À minha vontade de ver a minha mãe seguida não só pela Oncologia Médica mas também por Cuidados Paliativos, impõem-se quatro questões:
- Primeira: o que prefere a minha mãe? Esta é a pergunta mais importante. Como filha, eu quero o melhor para ela. Como médica, sei que a maioria dos estudos apontam para beneficios na abordagem precoce por Cuidados Paliativos. Mas acima de tudo isto, está a preferência da minha mãe. Os seus sentimentos. E receio que as ideias generalizadas sobre cuidados paliativos tenham um impacto negativo sobre esses sentimentos.
- Segunda: o que acham os médicos que a seguem atualmente deste acompanhamento simultâneo pelos Cuidados Paliativos? Acredito que pensem como eu, e vejam nessa opção uma mais-valia. Mas certamente há argumentos contra, e isso leva-me à pergunta seguinte.
- Terceira: como articular as recomendações da Oncologia e dos Cuidados Paliativos em caso de discordância? Quando médicos com opiniões diferentes trabalham na mesma instituição, é relativamente fácil, pois podem reunir-se e discutir até chegarem a um consenso. Estando em instituições diferentes, muitas vezes são os doentes e familiares que comunicam as discrepâncias nas recomendações, gerando desconforto a todos os intervenientes (doente, familiares e profissionais).

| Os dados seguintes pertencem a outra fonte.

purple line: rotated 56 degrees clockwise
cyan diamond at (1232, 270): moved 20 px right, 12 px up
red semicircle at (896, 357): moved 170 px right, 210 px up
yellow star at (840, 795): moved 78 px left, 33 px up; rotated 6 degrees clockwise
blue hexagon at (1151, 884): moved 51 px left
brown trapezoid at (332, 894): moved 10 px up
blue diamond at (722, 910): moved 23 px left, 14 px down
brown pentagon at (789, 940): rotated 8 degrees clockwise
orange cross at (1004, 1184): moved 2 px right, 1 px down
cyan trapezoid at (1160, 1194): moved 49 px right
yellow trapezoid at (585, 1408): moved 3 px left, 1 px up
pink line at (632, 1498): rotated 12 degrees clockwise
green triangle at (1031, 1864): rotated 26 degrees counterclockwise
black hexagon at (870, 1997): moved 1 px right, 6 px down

- Quarta: valerá a pena o custo financeiro? Para mim, sim. Se a minha mãe quiser, farei os possíveis para que comece a ser seguida por Cuidados Paliativos o quanto antes, esperando que ela responda à quimioterapia que ainda vai começar, e que seja seguida durante muitos anos.
Espero que estas questões, tão profundas quanto íntimas, ajudem outros doentes, familiares, profissionais de saúde e decisores políticos a refletir sobre como melhorar a realidade dos cuidados paliativos em Portugal. Cabe-nos a todos fazê-lo.